| Given records |
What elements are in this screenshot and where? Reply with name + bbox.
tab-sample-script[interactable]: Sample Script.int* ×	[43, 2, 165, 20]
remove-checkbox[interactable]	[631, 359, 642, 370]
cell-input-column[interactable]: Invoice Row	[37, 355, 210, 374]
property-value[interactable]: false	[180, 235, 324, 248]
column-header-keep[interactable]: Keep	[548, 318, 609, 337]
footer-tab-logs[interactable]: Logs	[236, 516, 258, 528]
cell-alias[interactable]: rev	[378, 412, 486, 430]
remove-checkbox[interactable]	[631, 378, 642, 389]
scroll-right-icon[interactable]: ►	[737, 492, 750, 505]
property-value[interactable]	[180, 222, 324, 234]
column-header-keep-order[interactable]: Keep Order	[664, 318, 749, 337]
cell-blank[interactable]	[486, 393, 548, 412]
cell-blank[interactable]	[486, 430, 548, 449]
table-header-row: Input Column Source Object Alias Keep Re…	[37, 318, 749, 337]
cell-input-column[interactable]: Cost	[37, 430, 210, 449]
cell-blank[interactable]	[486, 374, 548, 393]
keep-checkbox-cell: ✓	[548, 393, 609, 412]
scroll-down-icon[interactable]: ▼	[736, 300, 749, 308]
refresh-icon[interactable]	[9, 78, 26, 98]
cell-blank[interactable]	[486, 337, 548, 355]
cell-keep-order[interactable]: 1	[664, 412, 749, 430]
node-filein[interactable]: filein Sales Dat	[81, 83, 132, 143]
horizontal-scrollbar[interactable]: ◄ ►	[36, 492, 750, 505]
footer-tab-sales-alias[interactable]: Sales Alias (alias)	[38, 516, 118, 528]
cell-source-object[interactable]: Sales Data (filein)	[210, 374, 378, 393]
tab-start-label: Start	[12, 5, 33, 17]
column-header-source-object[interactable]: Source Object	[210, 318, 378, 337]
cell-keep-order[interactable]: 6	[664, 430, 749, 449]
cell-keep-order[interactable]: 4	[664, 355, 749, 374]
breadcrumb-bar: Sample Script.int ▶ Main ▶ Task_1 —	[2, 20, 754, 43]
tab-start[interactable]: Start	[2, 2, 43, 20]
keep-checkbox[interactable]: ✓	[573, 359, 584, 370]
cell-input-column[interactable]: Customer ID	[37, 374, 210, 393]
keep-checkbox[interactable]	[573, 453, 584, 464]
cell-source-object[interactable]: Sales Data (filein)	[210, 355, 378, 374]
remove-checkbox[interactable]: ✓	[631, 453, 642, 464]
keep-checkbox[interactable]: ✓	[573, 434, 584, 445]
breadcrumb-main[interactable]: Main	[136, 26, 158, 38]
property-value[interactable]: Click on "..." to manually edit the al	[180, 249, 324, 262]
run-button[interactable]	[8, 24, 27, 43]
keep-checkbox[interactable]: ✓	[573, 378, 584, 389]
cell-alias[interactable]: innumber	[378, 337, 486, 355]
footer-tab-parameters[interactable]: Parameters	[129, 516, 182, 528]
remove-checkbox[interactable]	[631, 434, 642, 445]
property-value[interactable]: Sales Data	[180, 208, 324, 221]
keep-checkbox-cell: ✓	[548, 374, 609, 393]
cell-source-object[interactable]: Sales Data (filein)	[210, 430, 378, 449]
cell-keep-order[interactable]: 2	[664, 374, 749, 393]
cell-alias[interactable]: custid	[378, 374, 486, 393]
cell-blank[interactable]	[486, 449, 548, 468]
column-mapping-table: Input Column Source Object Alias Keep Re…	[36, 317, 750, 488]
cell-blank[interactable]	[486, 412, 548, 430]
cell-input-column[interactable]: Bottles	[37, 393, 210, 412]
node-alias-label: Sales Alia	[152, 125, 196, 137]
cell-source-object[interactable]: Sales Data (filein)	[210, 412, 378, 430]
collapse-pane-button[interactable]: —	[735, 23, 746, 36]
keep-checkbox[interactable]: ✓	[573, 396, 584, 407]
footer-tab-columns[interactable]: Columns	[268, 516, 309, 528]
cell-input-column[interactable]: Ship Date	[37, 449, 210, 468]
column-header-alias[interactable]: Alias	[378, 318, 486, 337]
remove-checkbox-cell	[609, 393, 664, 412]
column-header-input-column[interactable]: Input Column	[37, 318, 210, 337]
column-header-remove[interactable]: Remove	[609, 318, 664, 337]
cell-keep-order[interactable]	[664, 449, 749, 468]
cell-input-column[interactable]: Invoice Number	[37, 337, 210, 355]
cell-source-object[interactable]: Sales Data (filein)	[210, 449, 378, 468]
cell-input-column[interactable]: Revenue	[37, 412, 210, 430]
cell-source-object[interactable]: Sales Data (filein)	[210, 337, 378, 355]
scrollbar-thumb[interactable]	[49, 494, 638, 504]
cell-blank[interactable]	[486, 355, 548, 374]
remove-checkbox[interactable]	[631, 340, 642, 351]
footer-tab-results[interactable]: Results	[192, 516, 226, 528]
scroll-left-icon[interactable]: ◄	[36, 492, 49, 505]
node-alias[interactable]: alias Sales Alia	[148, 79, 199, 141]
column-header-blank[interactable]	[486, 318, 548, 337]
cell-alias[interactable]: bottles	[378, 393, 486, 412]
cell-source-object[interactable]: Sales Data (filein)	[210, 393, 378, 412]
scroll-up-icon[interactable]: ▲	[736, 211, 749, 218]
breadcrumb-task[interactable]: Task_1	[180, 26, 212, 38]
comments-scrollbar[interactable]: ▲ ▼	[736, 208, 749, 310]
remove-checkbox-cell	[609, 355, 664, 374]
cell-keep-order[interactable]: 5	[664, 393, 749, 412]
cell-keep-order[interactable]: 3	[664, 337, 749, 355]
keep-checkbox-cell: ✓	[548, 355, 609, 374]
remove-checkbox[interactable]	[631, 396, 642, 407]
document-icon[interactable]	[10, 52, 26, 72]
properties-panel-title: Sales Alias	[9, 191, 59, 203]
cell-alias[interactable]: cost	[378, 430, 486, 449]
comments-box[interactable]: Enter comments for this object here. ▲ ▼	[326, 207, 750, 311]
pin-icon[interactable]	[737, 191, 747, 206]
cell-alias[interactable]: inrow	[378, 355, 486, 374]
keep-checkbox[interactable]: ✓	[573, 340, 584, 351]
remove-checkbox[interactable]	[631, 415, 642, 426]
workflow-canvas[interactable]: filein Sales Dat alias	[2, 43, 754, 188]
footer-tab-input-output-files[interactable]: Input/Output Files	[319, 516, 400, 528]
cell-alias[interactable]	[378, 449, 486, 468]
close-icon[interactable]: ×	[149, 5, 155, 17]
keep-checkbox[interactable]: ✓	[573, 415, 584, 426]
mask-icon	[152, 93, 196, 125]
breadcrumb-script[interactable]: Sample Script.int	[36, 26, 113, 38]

| Action item |
Every entry must be printed again, exactly as it reads.

| Written solution |
What elements are in this screenshot and where? Reply with name + bbox.
tab-sample-script[interactable]: Sample Script.int* ×	[43, 2, 165, 20]
remove-checkbox[interactable]	[631, 359, 642, 370]
cell-input-column[interactable]: Invoice Row	[37, 355, 210, 374]
property-value[interactable]: false	[180, 235, 324, 248]
column-header-keep[interactable]: Keep	[548, 318, 609, 337]
footer-tab-logs[interactable]: Logs	[236, 516, 258, 528]
cell-alias[interactable]: rev	[378, 412, 486, 430]
remove-checkbox[interactable]	[631, 378, 642, 389]
scroll-right-icon[interactable]: ►	[737, 492, 750, 505]
property-value[interactable]	[180, 222, 324, 234]
column-header-keep-order[interactable]: Keep Order	[664, 318, 749, 337]
cell-blank[interactable]	[486, 393, 548, 412]
cell-blank[interactable]	[486, 430, 548, 449]
table-header-row: Input Column Source Object Alias Keep Re…	[37, 318, 749, 337]
cell-input-column[interactable]: Cost	[37, 430, 210, 449]
cell-blank[interactable]	[486, 374, 548, 393]
keep-checkbox-cell: ✓	[548, 393, 609, 412]
scroll-down-icon[interactable]: ▼	[736, 300, 749, 308]
refresh-icon[interactable]	[9, 78, 26, 98]
cell-blank[interactable]	[486, 337, 548, 355]
cell-keep-order[interactable]: 1	[664, 412, 749, 430]
node-filein[interactable]: filein Sales Dat	[81, 83, 132, 143]
horizontal-scrollbar[interactable]: ◄ ►	[36, 492, 750, 505]
footer-tab-sales-alias[interactable]: Sales Alias (alias)	[38, 516, 118, 528]
cell-source-object[interactable]: Sales Data (filein)	[210, 374, 378, 393]
tab-start-label: Start	[12, 5, 33, 17]
column-header-source-object[interactable]: Source Object	[210, 318, 378, 337]
cell-keep-order[interactable]: 6	[664, 430, 749, 449]
cell-keep-order[interactable]: 4	[664, 355, 749, 374]
breadcrumb-bar: Sample Script.int ▶ Main ▶ Task_1 —	[2, 20, 754, 43]
tab-start[interactable]: Start	[2, 2, 43, 20]
keep-checkbox[interactable]: ✓	[573, 359, 584, 370]
cell-input-column[interactable]: Customer ID	[37, 374, 210, 393]
keep-checkbox[interactable]	[573, 453, 584, 464]
cell-source-object[interactable]: Sales Data (filein)	[210, 355, 378, 374]
remove-checkbox[interactable]: ✓	[631, 453, 642, 464]
keep-checkbox[interactable]: ✓	[573, 434, 584, 445]
breadcrumb-main[interactable]: Main	[136, 26, 158, 38]
property-value[interactable]: Click on "..." to manually edit the al	[180, 249, 324, 262]
run-button[interactable]	[8, 24, 27, 43]
keep-checkbox[interactable]: ✓	[573, 378, 584, 389]
cell-alias[interactable]: innumber	[378, 337, 486, 355]
footer-tab-parameters[interactable]: Parameters	[129, 516, 182, 528]
remove-checkbox[interactable]	[631, 434, 642, 445]
property-value[interactable]: Sales Data	[180, 208, 324, 221]
keep-checkbox-cell: ✓	[548, 374, 609, 393]
cell-source-object[interactable]: Sales Data (filein)	[210, 430, 378, 449]
cell-keep-order[interactable]: 2	[664, 374, 749, 393]
cell-alias[interactable]: custid	[378, 374, 486, 393]
cell-blank[interactable]	[486, 449, 548, 468]
column-mapping-table: Input Column Source Object Alias Keep Re…	[36, 317, 750, 488]
cell-blank[interactable]	[486, 412, 548, 430]
cell-input-column[interactable]: Bottles	[37, 393, 210, 412]
node-alias-label: Sales Alia	[152, 125, 196, 137]
cell-source-object[interactable]: Sales Data (filein)	[210, 412, 378, 430]
collapse-pane-button[interactable]: —	[735, 23, 746, 36]
keep-checkbox[interactable]: ✓	[573, 396, 584, 407]
footer-tab-columns[interactable]: Columns	[268, 516, 309, 528]
cell-input-column[interactable]: Ship Date	[37, 449, 210, 468]
column-header-alias[interactable]: Alias	[378, 318, 486, 337]
remove-checkbox-cell	[609, 393, 664, 412]
column-header-input-column[interactable]: Input Column	[37, 318, 210, 337]
column-header-remove[interactable]: Remove	[609, 318, 664, 337]
cell-keep-order[interactable]	[664, 449, 749, 468]
cell-input-column[interactable]: Invoice Number	[37, 337, 210, 355]
cell-source-object[interactable]: Sales Data (filein)	[210, 449, 378, 468]
cell-input-column[interactable]: Revenue	[37, 412, 210, 430]
cell-source-object[interactable]: Sales Data (filein)	[210, 337, 378, 355]
scrollbar-thumb[interactable]	[49, 494, 638, 504]
cell-blank[interactable]	[486, 355, 548, 374]
remove-checkbox[interactable]	[631, 340, 642, 351]
footer-tab-results[interactable]: Results	[192, 516, 226, 528]
scroll-left-icon[interactable]: ◄	[36, 492, 49, 505]
node-alias[interactable]: alias Sales Alia	[148, 79, 199, 141]
column-header-blank[interactable]	[486, 318, 548, 337]
cell-alias[interactable]: bottles	[378, 393, 486, 412]
cell-source-object[interactable]: Sales Data (filein)	[210, 393, 378, 412]
scroll-up-icon[interactable]: ▲	[736, 211, 749, 218]
breadcrumb-task[interactable]: Task_1	[180, 26, 212, 38]
comments-scrollbar[interactable]: ▲ ▼	[736, 208, 749, 310]
remove-checkbox-cell	[609, 355, 664, 374]
cell-keep-order[interactable]: 5	[664, 393, 749, 412]
cell-keep-order[interactable]: 3	[664, 337, 749, 355]
keep-checkbox-cell: ✓	[548, 355, 609, 374]
remove-checkbox[interactable]	[631, 396, 642, 407]
document-icon[interactable]	[10, 52, 26, 72]
properties-panel-title: Sales Alias	[9, 191, 59, 203]
cell-alias[interactable]: cost	[378, 430, 486, 449]
comments-box[interactable]: Enter comments for this object here. ▲ ▼	[326, 207, 750, 311]
pin-icon[interactable]	[737, 191, 747, 206]
cell-alias[interactable]: inrow	[378, 355, 486, 374]
keep-checkbox[interactable]: ✓	[573, 340, 584, 351]
remove-checkbox[interactable]	[631, 415, 642, 426]
workflow-canvas[interactable]: filein Sales Dat alias	[2, 43, 754, 188]
footer-tab-input-output-files[interactable]: Input/Output Files	[319, 516, 400, 528]
cell-alias[interactable]	[378, 449, 486, 468]
close-icon[interactable]: ×	[149, 5, 155, 17]
keep-checkbox[interactable]: ✓	[573, 415, 584, 426]
mask-icon	[152, 93, 196, 125]
breadcrumb-script[interactable]: Sample Script.int	[36, 26, 113, 38]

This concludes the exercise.